▶ _ABOUT THIS EXERCISE_: In your copy, reproduce the entries exactly as they are, minus the images.

▶ _MATERIAL FOR THE TASK_:

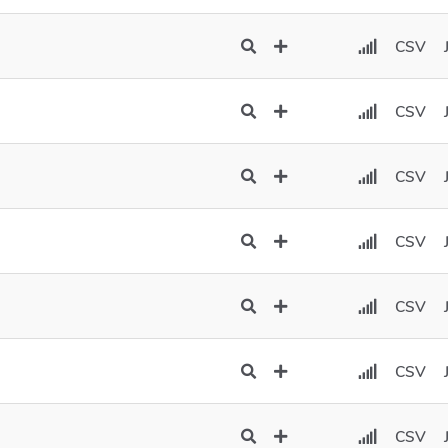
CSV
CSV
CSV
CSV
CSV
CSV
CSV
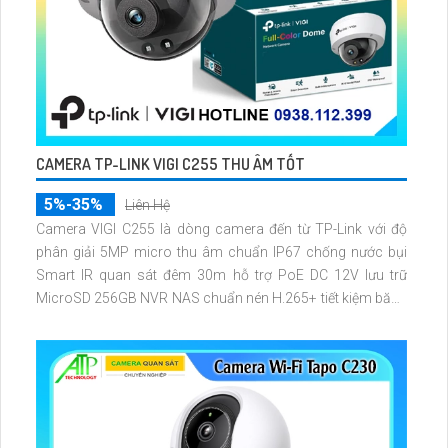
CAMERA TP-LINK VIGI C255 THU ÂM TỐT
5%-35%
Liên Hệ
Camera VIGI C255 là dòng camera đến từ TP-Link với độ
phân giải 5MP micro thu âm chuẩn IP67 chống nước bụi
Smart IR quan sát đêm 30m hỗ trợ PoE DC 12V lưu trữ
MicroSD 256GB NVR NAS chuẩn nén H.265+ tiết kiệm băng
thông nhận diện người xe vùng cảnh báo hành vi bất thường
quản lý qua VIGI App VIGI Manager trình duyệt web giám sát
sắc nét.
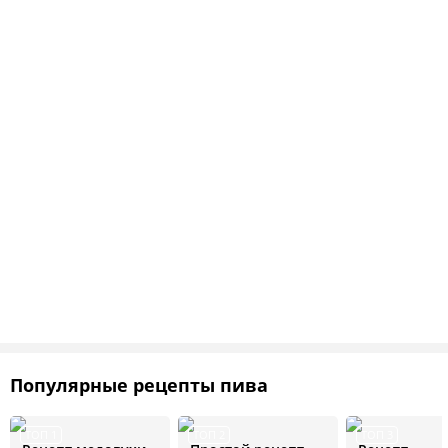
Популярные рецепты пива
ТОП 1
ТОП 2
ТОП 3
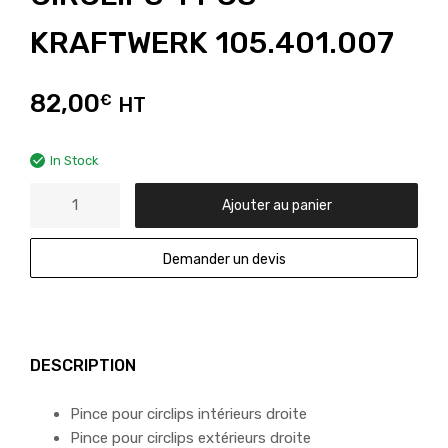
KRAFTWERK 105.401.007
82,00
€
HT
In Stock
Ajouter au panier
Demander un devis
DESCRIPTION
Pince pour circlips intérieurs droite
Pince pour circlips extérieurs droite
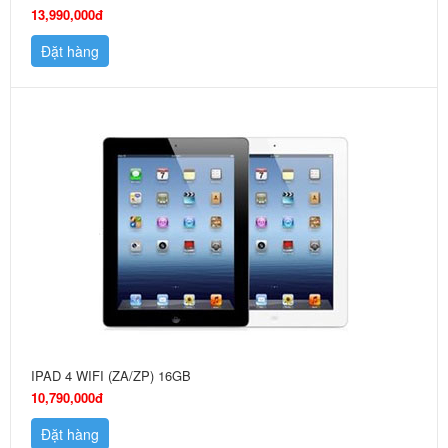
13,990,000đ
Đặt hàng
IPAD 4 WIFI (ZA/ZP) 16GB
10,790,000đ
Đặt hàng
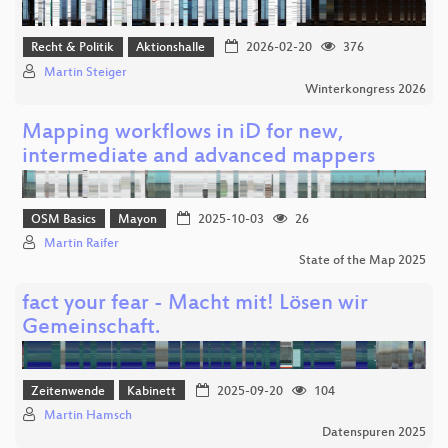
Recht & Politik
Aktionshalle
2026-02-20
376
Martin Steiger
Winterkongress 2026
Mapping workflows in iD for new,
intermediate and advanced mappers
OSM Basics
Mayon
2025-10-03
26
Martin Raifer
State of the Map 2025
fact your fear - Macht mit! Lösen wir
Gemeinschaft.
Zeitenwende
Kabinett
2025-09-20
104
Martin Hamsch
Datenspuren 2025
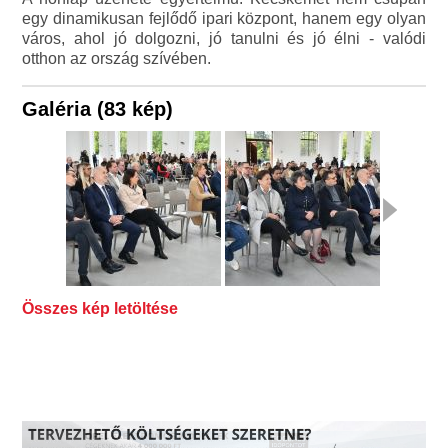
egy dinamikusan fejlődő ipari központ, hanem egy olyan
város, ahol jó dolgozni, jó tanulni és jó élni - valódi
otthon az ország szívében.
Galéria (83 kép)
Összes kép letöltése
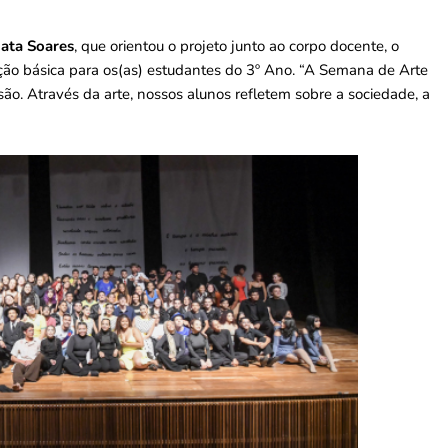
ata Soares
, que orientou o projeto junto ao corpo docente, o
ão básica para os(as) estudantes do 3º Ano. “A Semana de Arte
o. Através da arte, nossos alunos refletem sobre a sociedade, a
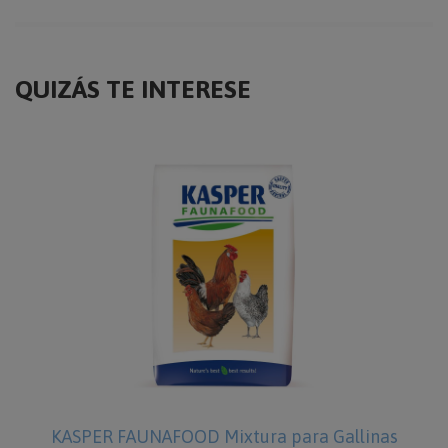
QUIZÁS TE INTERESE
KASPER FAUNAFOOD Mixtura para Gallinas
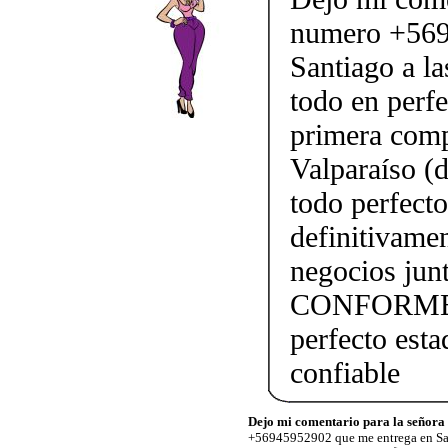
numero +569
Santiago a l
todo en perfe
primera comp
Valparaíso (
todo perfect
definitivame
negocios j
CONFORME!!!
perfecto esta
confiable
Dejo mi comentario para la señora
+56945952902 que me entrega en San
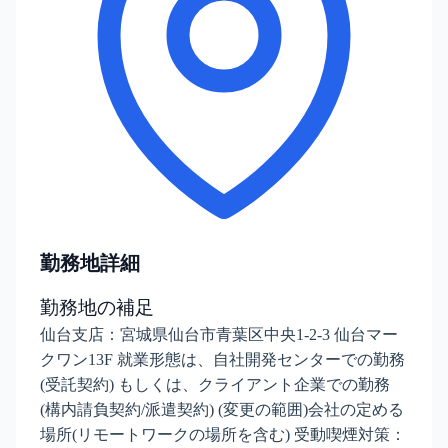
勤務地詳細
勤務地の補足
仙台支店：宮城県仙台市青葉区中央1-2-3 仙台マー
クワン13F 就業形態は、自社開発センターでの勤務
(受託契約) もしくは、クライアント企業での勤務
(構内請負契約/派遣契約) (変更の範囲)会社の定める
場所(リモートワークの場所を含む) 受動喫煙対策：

▶ _RESULT OF THIS TASK_:
CSV
CSV
CSV
CSV
CSV
CSV
CSV
CAMERA TP-LINK VIGI C255 THU ÂM TỐT
5%-35%
Liên Hệ
Camera VIGI C255 là dòng camera đến từ TP-Link với độ
phân giải 5MP micro thu âm chuẩn IP67 chống nước bụi
Smart IR quan sát đêm 30m hỗ trợ PoE DC 12V lưu trữ
MicroSD 256GB NVR NAS chuẩn nén H.265+ tiết kiệm băng
thông nhận diện người xe vùng cảnh báo hành vi bất thường
quản lý qua VIGI App VIGI Manager trình duyệt web giám sát
sắc nét.
Популярные рецепты пива
ТОП 1
ТОП 2
ТОП 3
KRAFTWERK 105.401.007
82,00
€
HT
In Stock
Ajouter au panier
Demander un devis
DESCRIPTION
Pince pour circlips intérieurs droite
Pince pour circlips extérieurs droite
13,990,000đ
Đặt hàng
IPAD 4 WIFI (ZA/ZP) 16GB
10,790,000đ
Đặt hàng
Recht & Politik
Aktionshalle
2026-02-20
376
Martin Steiger
Winterkongress 2026
Mapping workflows in iD for new,
intermediate and advanced mappers
OSM Basics
Mayon
2025-10-03
26
Martin Raifer
State of the Map 2025
fact your fear - Macht mit! Lösen wir
Gemeinschaft.
Zeitenwende
Kabinett
2025-09-20
104
Martin Hamsch
Datenspuren 2025
egy dinamikusan fejlődő ipari központ, hanem egy olyan
város, ahol jó dolgozni, jó tanulni és jó élni - valódi
otthon az ország szívében.
Galéria (83 kép)
Összes kép letöltése
ata Soares
, que orientou o projeto junto ao corpo docente, o
ão básica para os(as) estudantes do 3º Ano. “A Semana de Arte
o. Através da arte, nossos alunos refletem sobre a sociedade, a
QUIZÁS TE INTERESE
KASPER FAUNAFOOD Mixtura para Gallinas
numero +569
Santiago a l
todo en perfe
primera comp
Valparaíso (
todo perfect
definitivame
negocios j
CONFORME!!!
perfecto esta
confiable
Dejo mi comentario para la señora
+56945952902 que me entrega en San
勤務地詳細
勤務地の補足
仙台支店：宮城県仙台市青葉区中央1-2-3 仙台マー
クワン13F 就業形態は、自社開発センターでの勤務
(受託契約) もしくは、クライアント企業での勤務
(構内請負契約/派遣契約) (変更の範囲)会社の定める
場所(リモートワークの場所を含む) 受動喫煙対策：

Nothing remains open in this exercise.